NEW YORK - Police in riot gear forced out approximately 70 people who were camped outside New York City Hall since late June. They had been there to demand the end to "police brutality."
The so-called Occupy City Hall protesters had called for the city to defund the New York City Police Department by $1 billion amid a nationwide campaign to defund police departments after the deaths of George Floyd and other Black Americans at the hands of police. The New York City Council did reduce funding, but many protesters remained weeks later.
The NYPD moved into City Hall Park at around 3:30 a.m. Wednesday to clear the area. One person was arrested for attempted assault after hurling a brick at a police officer which struck his shield, said NYPD Commissioner Dermot Shea. Six other people were detained and would likely receive summonses, added Shea during a news conference from City Hall later in the morning.
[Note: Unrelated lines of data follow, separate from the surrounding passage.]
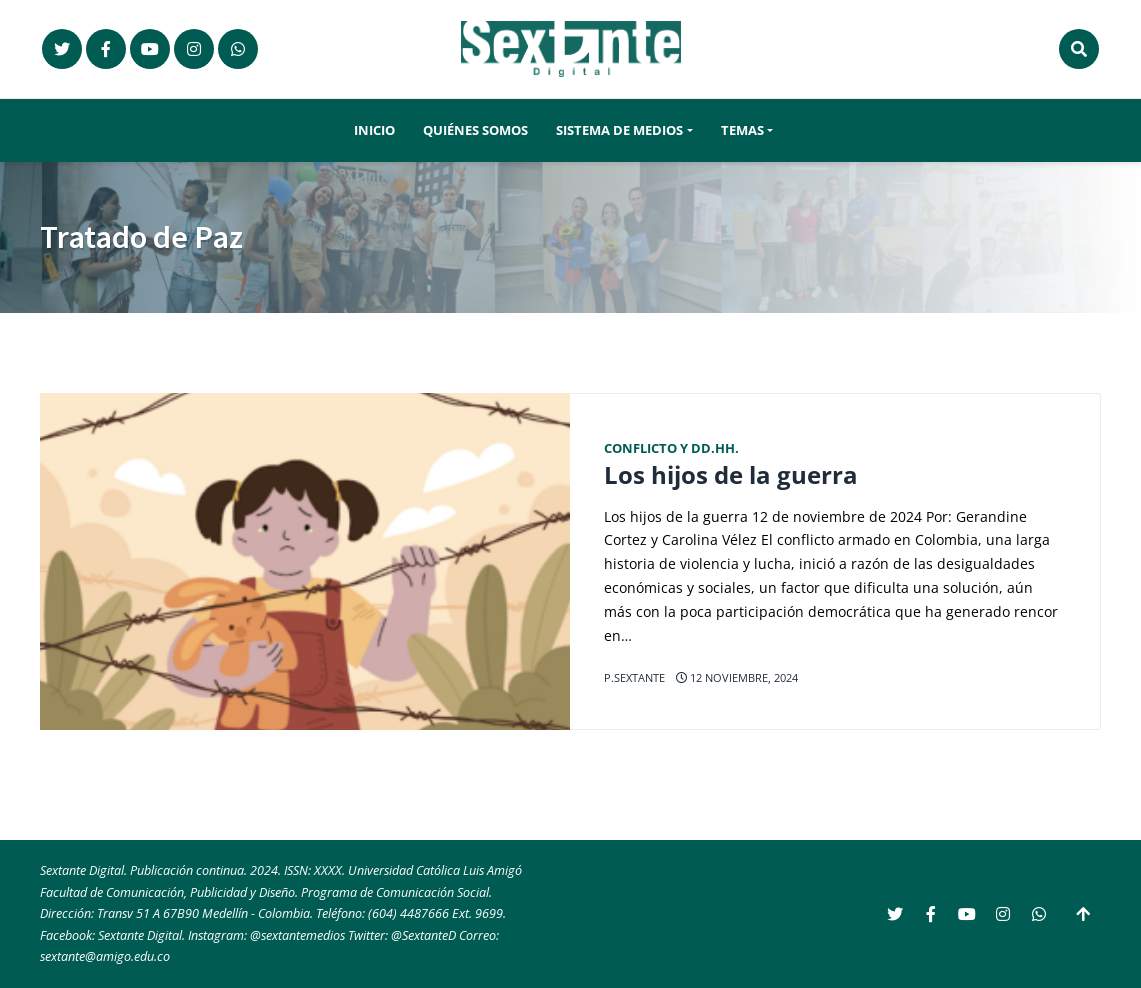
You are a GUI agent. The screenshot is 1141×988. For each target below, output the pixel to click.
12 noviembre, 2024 (737, 677)
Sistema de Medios (619, 130)
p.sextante (634, 677)
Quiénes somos (475, 130)
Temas (742, 130)
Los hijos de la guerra (731, 475)
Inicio (374, 130)
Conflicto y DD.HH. (671, 448)
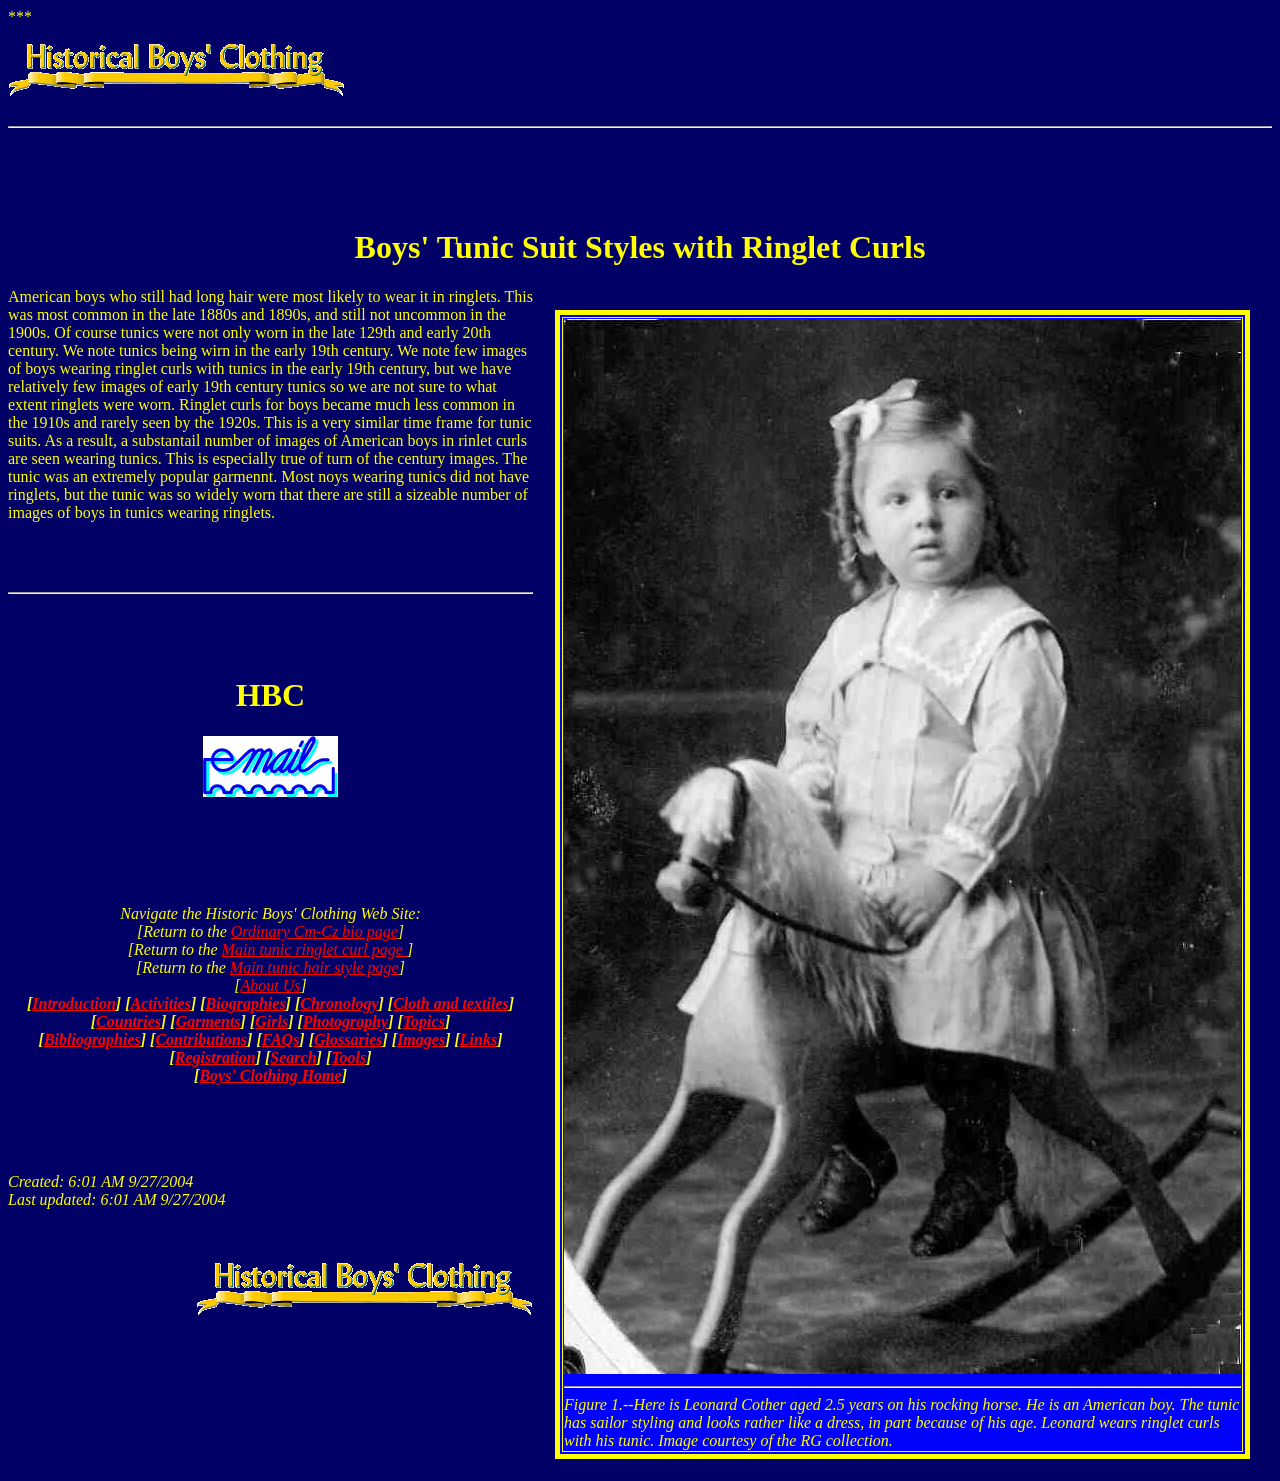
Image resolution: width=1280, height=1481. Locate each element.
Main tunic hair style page (314, 967)
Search (293, 1057)
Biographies (246, 1003)
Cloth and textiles (451, 1003)
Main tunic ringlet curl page (314, 949)
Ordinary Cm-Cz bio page (314, 931)
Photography (345, 1021)
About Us (271, 985)
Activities (161, 1003)
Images (421, 1039)
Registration (215, 1057)
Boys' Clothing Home (270, 1075)
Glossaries (348, 1039)
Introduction (74, 1003)
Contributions (201, 1039)
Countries (128, 1021)
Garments (208, 1021)
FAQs (281, 1039)
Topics (424, 1021)
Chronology (339, 1003)
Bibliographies (92, 1039)
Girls (271, 1021)
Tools (348, 1057)
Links (478, 1039)
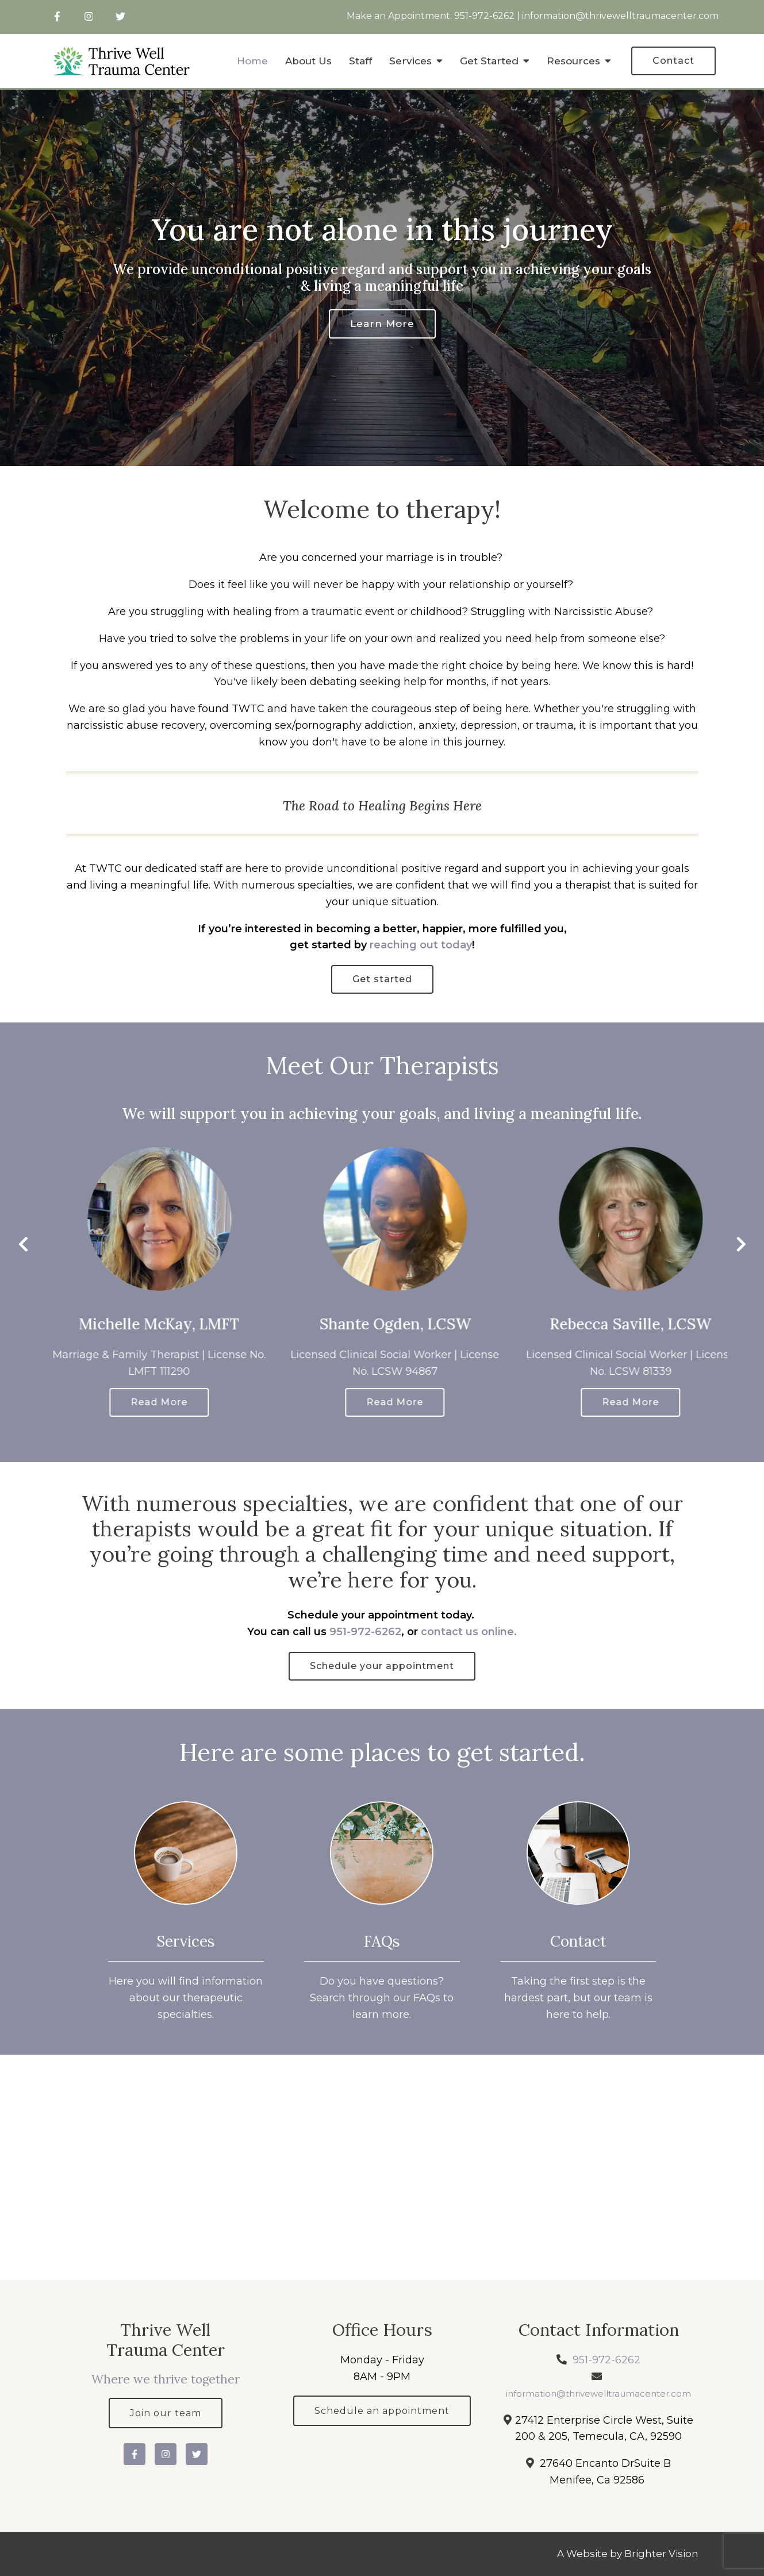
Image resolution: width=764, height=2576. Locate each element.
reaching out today (421, 945)
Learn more (382, 323)
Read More (195, 1402)
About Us (308, 61)
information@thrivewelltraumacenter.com (620, 15)
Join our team (165, 2413)
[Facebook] (57, 16)
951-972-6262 (484, 15)
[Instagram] (89, 16)
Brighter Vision (661, 2553)
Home (252, 61)
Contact (673, 60)
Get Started (489, 61)
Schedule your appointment (382, 1665)
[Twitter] (120, 16)
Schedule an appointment (382, 2410)
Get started (382, 979)
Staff (360, 61)
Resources (573, 61)
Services (410, 61)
Video from the scene shows police with helmets and shields lined up creating a wall as they move in towards the protesters in Lower Manhattan. There were no reports of injuries.
"I'm not aware of any injuries to anyone," said Shea.
Protesters were given a warning to leave the park before police moved in.
Officers moved through the camp taking down tents and other temporary structures and tossing them into garbage trucks to be hauled away. Cleaning crews arrived later to scrub graffiti from buildings in the area.
Chambers Street and Center Street were closed hours later as police and sanitation workers removed debris and kept other protesters from reentering.
Critics said the of the billion-dollar cut say it wasn’t a billion-dollar cut at all. Some of the funding reduction, they noted, was merely shifting police functions like school safety to the Department of Education. And they doubted the promised reduction in overtime would ever happen.
De Blasio had resisted calls to move the protesters out of the park that adjoins the historic building where he works.
Asked about it Tuesday, de Blasio cited “a balance we always strike between the right to protest and especially public safety.” He added, “That decision will be made by the NYPD as things emerge. We’re looking at the situation every day. But again, I think we look at the specific facts of what’s going on and then decisions will be made day by day."